When it comes to Azure cloud security best practices, it’s often a dilemma where to begin from. However, it is vital to secure Azure, though several companies during the early stages of cloud adoption tend to overlook the security best practices. According to Microsoft’s Security Intelligence report for the year 2017, there was a 300% yearly increase in attacks against Azure.
While you can rely on Azure’s in-built security mechanisms, a great deal of responsibility is shared, and requires end users to secure the Azure cloud.
Let’s explore some of the most relevant Microsoft Azure cloud security best practices that can bring your cloud security management to the highest level.
Understand Azure’s Shared Responsibility Model
Having a firm understanding of the division of responsibilities between you (the user) and Microsoft is a prominent requirement for any company operating in the world. However, the division of responsibilities varies depending on the type of Azure service. The user is the one who is responsible for the data and its access management.
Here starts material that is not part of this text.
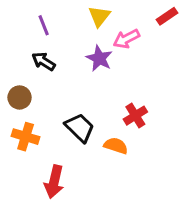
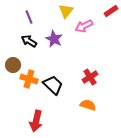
purple star: (99, 58) -> (54, 39), moved
orange cross: (26, 137) -> (29, 79), moved
orange semicircle: (116, 146) -> (88, 105), moved

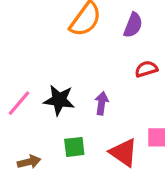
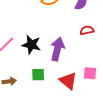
purple arrow: (102, 103) -> (57, 49), size x1.6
Once you understand how Azure’s shared responsibility model operates, you can:
- Properly move your business to the cloud
- Get benefited from all the security advantages that come with Microsoft
- Completely protect your applications, data, services, keys, users, corporate secrets, etc.
Extend Focus beyond VMs
The entire Azure estate needs security attention beyond the realm of VMs and thus, more attention should be given to comprehensive security practices. If it were 3-4 years ago, no one would bother about databases and storage.
Today, SQL databases and storage accounts are as important as VMs. All Azure cloud resources deserve equal attention as negligence can lead to dire consequences. Giving protection to storage and databases is quite expensive; however, it is worth it against the loss of attributable data breach.
Secure Identity via Azure Active Directory
With the advent of Azure cloud security, identity has become one of the crucial security concerns. Microsoft Azure addresses these issues with a few suggestions that can tackle the ways to secure identity via Azure Active Directory:
- Use the Single sign-on option:
- This option enables single-identity access to all important resources and therefore reduces the need for multiple/repeated passwords.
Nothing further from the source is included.